EXERCISE GOAL: Across the listing below, how many lines contain the string "Befestigungen"? Only the number is needed.

INFORMATION PROVIDED:
┏━━

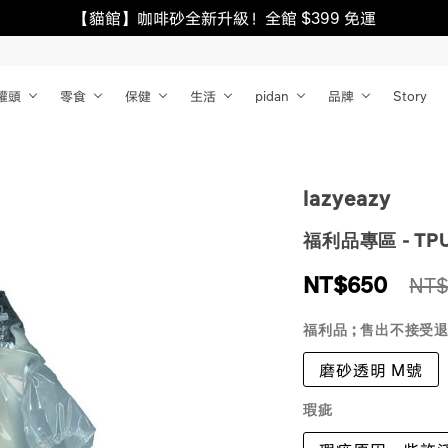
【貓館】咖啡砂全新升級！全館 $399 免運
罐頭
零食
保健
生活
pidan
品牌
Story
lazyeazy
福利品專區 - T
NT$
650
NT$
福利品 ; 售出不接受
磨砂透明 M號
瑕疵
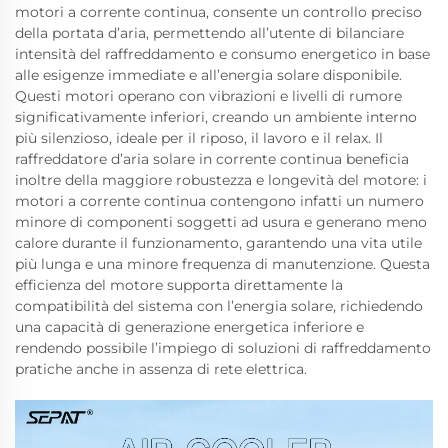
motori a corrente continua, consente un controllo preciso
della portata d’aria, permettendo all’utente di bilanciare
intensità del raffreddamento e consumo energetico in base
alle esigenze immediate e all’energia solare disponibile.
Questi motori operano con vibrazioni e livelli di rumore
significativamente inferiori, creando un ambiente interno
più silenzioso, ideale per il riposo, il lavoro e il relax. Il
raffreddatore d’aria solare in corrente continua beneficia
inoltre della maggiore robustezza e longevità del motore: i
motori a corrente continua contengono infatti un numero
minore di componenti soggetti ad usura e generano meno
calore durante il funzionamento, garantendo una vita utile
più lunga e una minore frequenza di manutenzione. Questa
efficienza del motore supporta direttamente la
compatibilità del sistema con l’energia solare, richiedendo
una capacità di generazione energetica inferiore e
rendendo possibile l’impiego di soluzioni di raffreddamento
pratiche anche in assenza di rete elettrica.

┗━━
┏━━

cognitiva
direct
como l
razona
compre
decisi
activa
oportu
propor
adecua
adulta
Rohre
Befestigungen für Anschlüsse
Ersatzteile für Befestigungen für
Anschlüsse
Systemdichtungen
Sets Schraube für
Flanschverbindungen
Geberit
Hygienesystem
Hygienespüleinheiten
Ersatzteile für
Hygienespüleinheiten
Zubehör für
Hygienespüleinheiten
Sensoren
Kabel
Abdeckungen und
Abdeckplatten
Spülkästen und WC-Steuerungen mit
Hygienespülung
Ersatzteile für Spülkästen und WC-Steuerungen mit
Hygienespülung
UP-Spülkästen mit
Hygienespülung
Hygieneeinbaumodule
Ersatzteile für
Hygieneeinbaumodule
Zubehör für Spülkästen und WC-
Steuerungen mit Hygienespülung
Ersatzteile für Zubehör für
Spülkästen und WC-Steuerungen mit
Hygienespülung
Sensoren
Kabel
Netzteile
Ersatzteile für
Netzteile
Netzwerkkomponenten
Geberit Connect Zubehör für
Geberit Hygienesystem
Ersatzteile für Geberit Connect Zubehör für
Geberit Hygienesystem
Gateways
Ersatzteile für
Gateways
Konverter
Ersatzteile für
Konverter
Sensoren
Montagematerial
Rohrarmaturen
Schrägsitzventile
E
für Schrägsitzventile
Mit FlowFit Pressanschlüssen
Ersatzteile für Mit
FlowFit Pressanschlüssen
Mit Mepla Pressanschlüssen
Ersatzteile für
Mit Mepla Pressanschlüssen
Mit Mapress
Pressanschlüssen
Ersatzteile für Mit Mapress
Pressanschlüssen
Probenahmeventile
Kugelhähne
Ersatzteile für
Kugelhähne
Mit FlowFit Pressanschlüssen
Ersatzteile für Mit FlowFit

┗━━

TASK RESPONSE: 2